Manipulating the inequality within the square brackets of above expression, we can get a \(\small{100(1-\alpha)\% }\)confidence interval for the population mean \(\small{ \mu}\) as,

\(\small{P\left[\dfrac{Y}{n}-Z_{1-\alpha/2} \sqrt{\dfrac{p(1-p)}{n}}~~\leq~~p~~\leq~~ \dfrac{Y}{n}+Z_{1-\alpha/2} \sqrt{\dfrac{p(1-p)}{n}} \right] ~~\approx~~1-\alpha }\)`

In the above expression, the (unknown) probability p of success on each trial appears. We can find an expression for this under 2 cases: when n is large and when n is small.

Case 1 : Confidence interval for proportion when n is large

When the number of samples n is large, we can approximately take the observed fraction of successes \(\small{\dfrac{Y}{n} }\) to be approximately equal to p. By substituting this ratio for p in the above inequality, we can write the approximate the expression for \(\small{100(1-\alpha)\% }\) confidence interval for the population proportion p for success when the number of observaions is large :

\(\small{ \dfrac{Y}{n}~~\pm~~Z_{1-\alpha/2} \sqrt{\dfrac{\left(\dfrac{Y}{n}\right) \left(1 - \dfrac{Y}{n} \right)}{n} } }\)

Case 2 : Confidence interval for proportion when n is small

When the number of samples n is small, we cannot take the ratio \(\small{\dfrac{Y}{n} }\) to be approximately equal to the probability p for observing a success. In this case we need to find an expression for p.

We start with the inequality we wrote before:

\(\small{ \dfrac{\left(\dfrac{Y}{n}\right) - p}{\sqrt{\dfrac{p(1-p)}{n} }} ~~\leq~~Z_{1-\alpha/2} }\)

Squaring both sides of above inequality and rearranging, we can write,

\(\small{\left(\dfrac{Y}{n} - p \right)^2 ~-~ \dfrac{Z_{1-\alpha/2}^2 p (1-p)}{n}~ \leq~ 0 }\)

Taking the upper bound value of inequality, we can write the equation,

\(\small{\left(\dfrac{Y}{n} - p \right)^2 ~-~ \dfrac{Z_{1-\alpha/2}^2 p (1-p)}{n}~ = ~ 0 }\)

This equation is quardratic in p.

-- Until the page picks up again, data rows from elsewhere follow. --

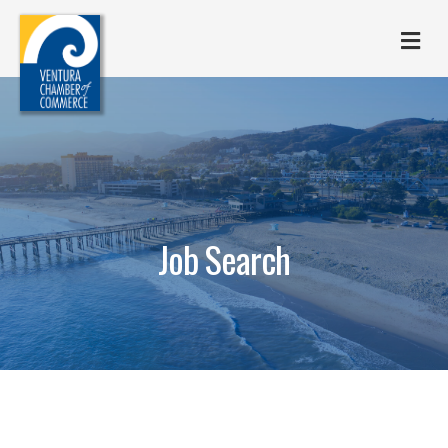
M
Job Search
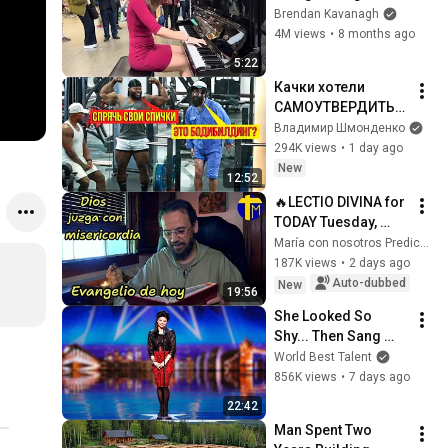
Everyone
Brendan Kavanagh
4M views
•
8 months ago
5:22
Качки хотели 
САМОУТВЕРДИТЬС
Я, НО... | ANATOLY 
Владимир Шмонденко
Gym Prank
294K views
•
1 day ago
New
12:52
🔥LECTIO DIVINA for 
TODAY Tuesday, 
August 4, 2026 🙏 
María con nosotros Predicaciones
TODAY'S GOSPEL 
187K views
•
2 days ago
Tuesday 8/4/2026 
Auto-dubbed
New
19:56
(Mt 15:1-2, 10...
She Looked So 
Shy... Then Sang 
One of Opera's 
World Best Talent
Hardest Songs!
856K views
•
7 days ago
22:42
Man Spent Two 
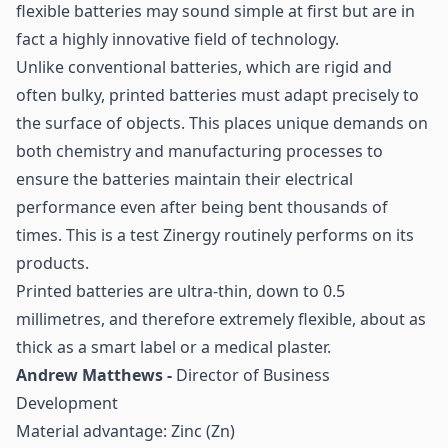
flexible batteries may sound simple at first but are in
fact a highly innovative field of technology.
Unlike conventional batteries, which are rigid and
often bulky, printed batteries must adapt precisely to
the surface of objects. This places unique demands on
both chemistry and manufacturing processes to
ensure the batteries maintain their electrical
performance even after being bent thousands of
times. This is a test Zinergy routinely performs on its
products.
Printed batteries are ultra-thin, down to 0.5
millimetres, and therefore extremely flexible, about as
thick as a smart label or a medical plaster.
Andrew Matthews -
Director of Business
Development
Material advantage: Zinc (Zn)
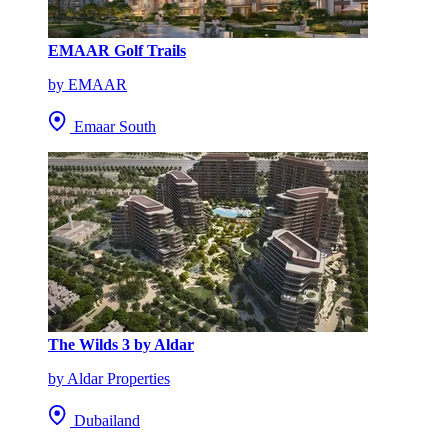
EMAAR Golf Trails
by EMAAR
Emaar South
The Wilds 3 by Aldar
by Aldar Properties
Dubailand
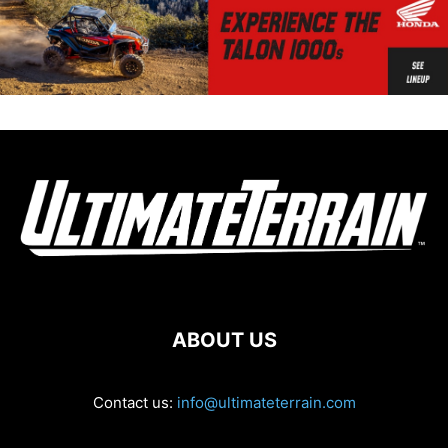
ABOUT US
Contact us:
info@ultimateterrain.com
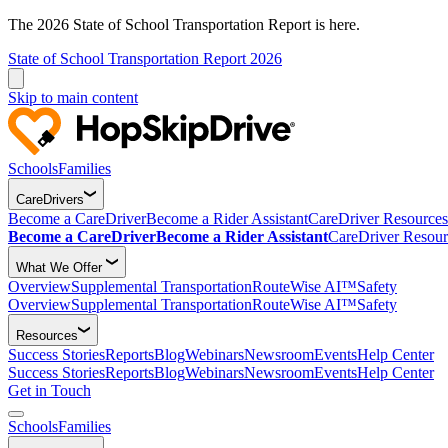
The 2026 State of School Transportation Report is here.
State of School Transportation Report 2026
Skip to main content
Schools
Families
CareDrivers
Become a CareDriver
Become a Rider Assistant
CareDriver Resources
Become a CareDriver
Become a Rider Assistant
CareDriver Resour
What We Offer
Overview
Supplemental Transportation
RouteWise AI™
Safety
Overview
Supplemental Transportation
RouteWise AI™
Safety
Resources
Success Stories
Reports
Blog
Webinars
Newsroom
Events
Help Center
Success Stories
Reports
Blog
Webinars
Newsroom
Events
Help Center
Get in Touch
Schools
Families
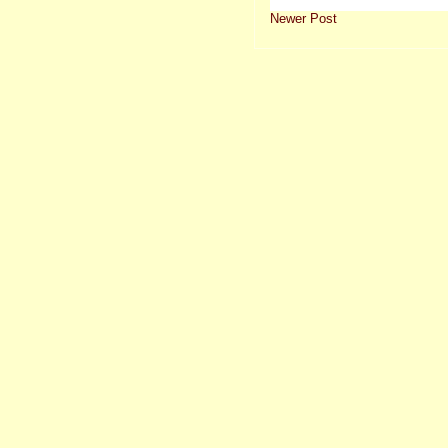
Newer Post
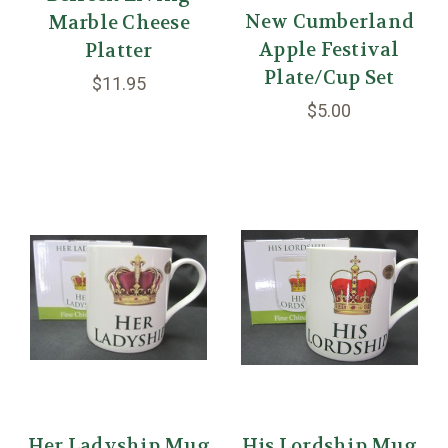
New Cumberland
Marble Cheese
Apple Festival
Platter
Plate/Cup Set
$11.95
$5.00
Her Ladyship Mug
His Lordship Mug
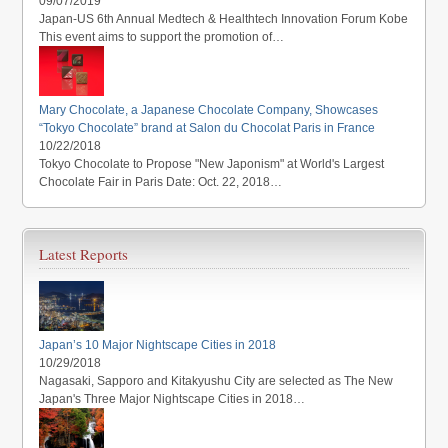
09/07/2019
Japan-US 6th Annual Medtech & Healthtech Innovation Forum Kobe
This event aims to support the promotion of…
Mary Chocolate, a Japanese Chocolate Company, Showcases
“Tokyo Chocolate” brand at Salon du Chocolat Paris in France
10/22/2018
Tokyo Chocolate to Propose "New Japonism" at World's Largest
Chocolate Fair in Paris Date: Oct. 22, 2018…
Latest Reports
Japan’s 10 Major Nightscape Cities in 2018
10/29/2018
Nagasaki, Sapporo and Kitakyushu City are selected as The New
Japan's Three Major Nightscape Cities in 2018…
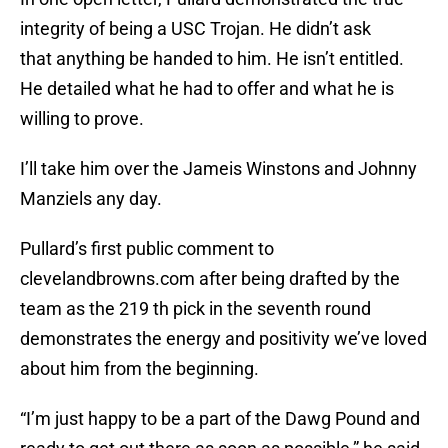
integrity of being a USC Trojan. He didn’t ask
that anything be handed to him. He isn’t entitled.
He detailed what he had to offer and what he is
willing to prove.
I’ll take him over the Jameis Winstons and Johnny
Manziels any day.
Pullard’s first public comment to
clevelandbrowns.com after being drafted by the
team as the 219 th pick in the seventh round
demonstrates the energy and positivity we’ve loved
about him from the beginning.
“I’m just happy to be a part of the Dawg Pound and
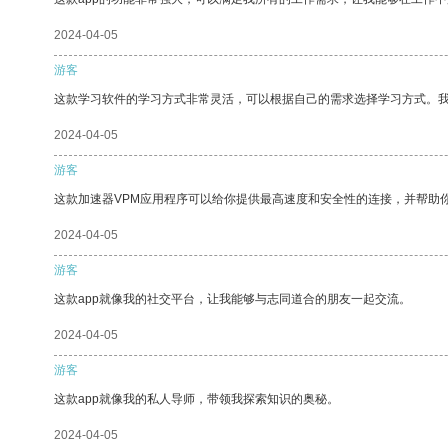
2024-04-05
游客
这款学习软件的学习方式非常灵活，可以根据自己的需求选择学习方式。
2024-04-05
游客
这款加速器VPM应用程序可以给你提供最高速度和安全性的连接，并帮助
2024-04-05
游客
这款app就像我的社交平台，让我能够与志同道合的朋友一起交流。
2024-04-05
游客
这款app就像我的私人导师，带领我探索知识的奥秘。
2024-04-05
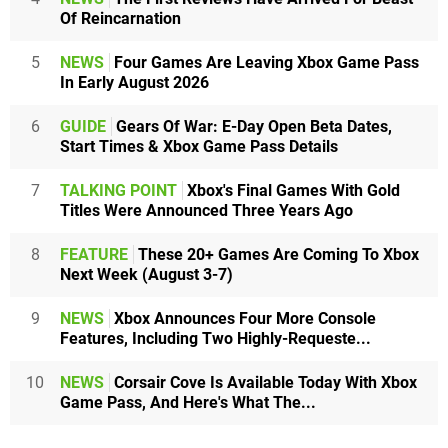
Of Reincarnation
5
NEWS
Four Games Are Leaving Xbox Game Pass
In Early August 2026
6
GUIDE
Gears Of War: E-Day Open Beta Dates,
Start Times & Xbox Game Pass Details
7
TALKING POINT
Xbox's Final Games With Gold
Titles Were Announced Three Years Ago
8
FEATURE
These 20+ Games Are Coming To Xbox
Next Week (August 3-7)
9
NEWS
Xbox Announces Four More Console
Features, Including Two Highly-Requeste...
10
NEWS
Corsair Cove Is Available Today With Xbox
Game Pass, And Here's What The...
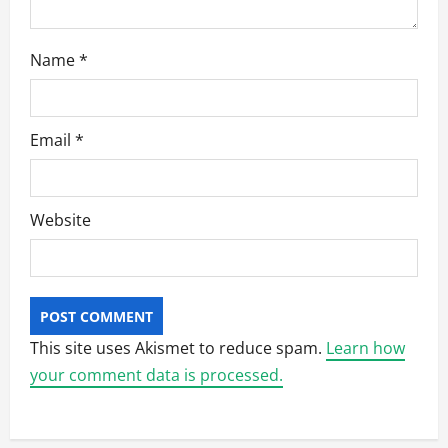
Name
*
Email
*
Website
This site uses Akismet to reduce spam.
Learn how
your comment data is processed.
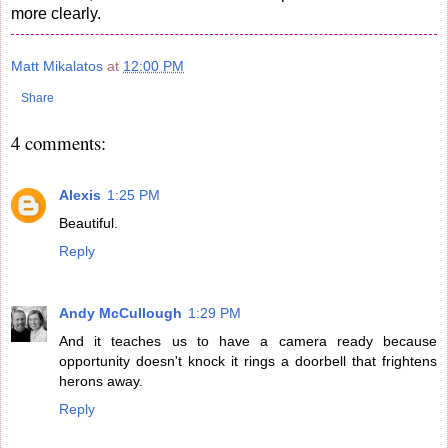
more clearly.
Matt Mikalatos
at
12:00 PM
Share
4 comments:
Alexis
1:25 PM
Beautiful.
Reply
Andy McCullough
1:29 PM
And it teaches us to have a camera ready because
opportunity doesn't knock it rings a doorbell that frightens
herons away.
Reply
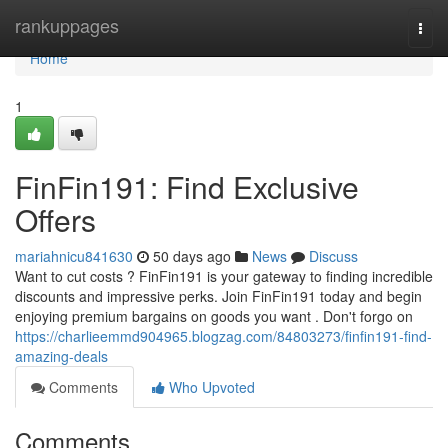
Home
rankuppages
Togg
navi
Home
1
FinFin191: Find Exclusive
Offers
mariahnicu841630
50 days ago
News
Discuss
Want to cut costs ? FinFin191 is your gateway to finding incredible
discounts and impressive perks. Join FinFin191 today and begin
enjoying premium bargains on goods you want . Don't forgo on
https://charlieemmd904965.blogzag.com/84803273/finfin191-find-
amazing-deals
Comments
Who Upvoted
Comments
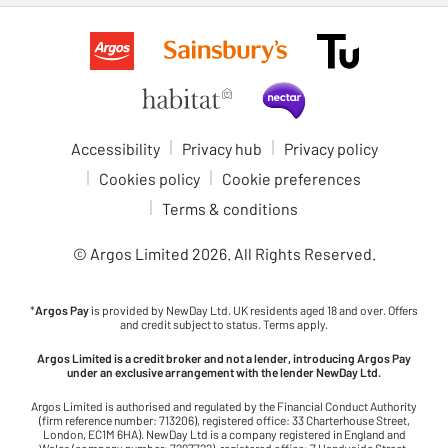
Accessibility
Privacy hub
Privacy policy
Cookies policy
Cookie preferences
Terms & conditions
© Argos Limited
2026
. All Rights Reserved.
*
Argos Pay
is provided by NewDay Ltd. UK residents aged 18 and over. Offers
and credit subject to status. Terms apply.
Argos Limited is a credit broker and not a lender, introducing Argos Pay
under an exclusive arrangement with the lender NewDay Ltd.
Argos Limited is authorised and regulated by the Financial Conduct Authority
(firm reference number: 713206), registered office: 33 Charterhouse Street,
London, EC1M 6HA). NewDay Ltd is a company registered in England and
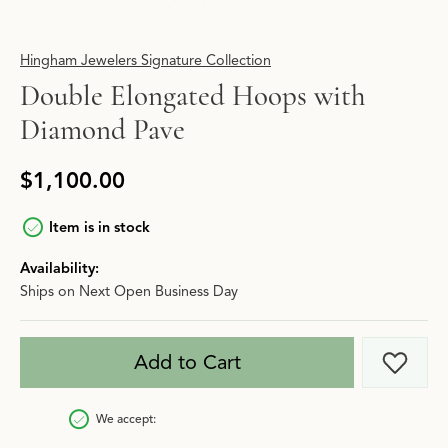
Hingham Jewelers Signature Collection
Double Elongated Hoops with
Diamond Pave
$1,100.00
Item is in stock
Availability:
Ships on Next Open Business Day
Add to Cart
Add t
We accept:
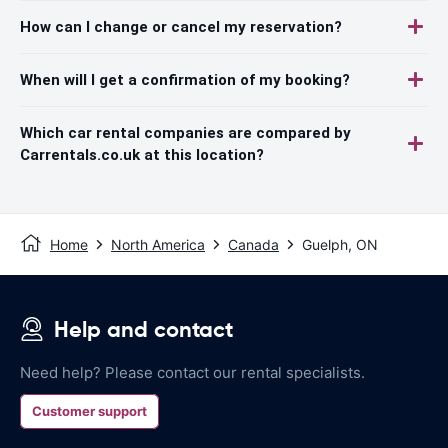
How can I change or cancel my reservation?
When will I get a confirmation of my booking?
Which car rental companies are compared by
Carrentals.co.uk at this location?
Home
North America
Canada
Guelph, ON
Help and contact
Need help? Please contact our rental specialists.
Customer support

The two solutions of this equation give an upper bound for the confidence interval on p.

Solving the above quardratic equation, we finally get the two solutions as,

\(\small{ \dfrac{ \left( \dfrac{Y}{n}\right) + \dfrac{Z_{1-\alpha/2}^2}{2n} ~~\pm~~ Z_{1-\alpha/2} \sqrt{ \dfrac{\dfrac{Y}{n}\left(1-\dfrac{Y}{n}\right)}{n} + \dfrac{Z_{1-\alpha/2}^2}{4n^2} } } {1 + \dfrac{Z_{1-\alpha/2}^2}{n} } }\)

is the expression for an approximate \(\small{100(1-\alpha)\% }\) confidence interval for population proportion p for success, when the number of observations n is small.

Note that when n is large enough to neglect the terms \(\small{ \dfrac{Z_{1-\alpha/2}^2}{n} }\) and \(\small{ \dfrac{Z_{1-\alpha/2}^2}{n^2} }\) in the above expression, it reduces to the expression in case 1 for large sample size n.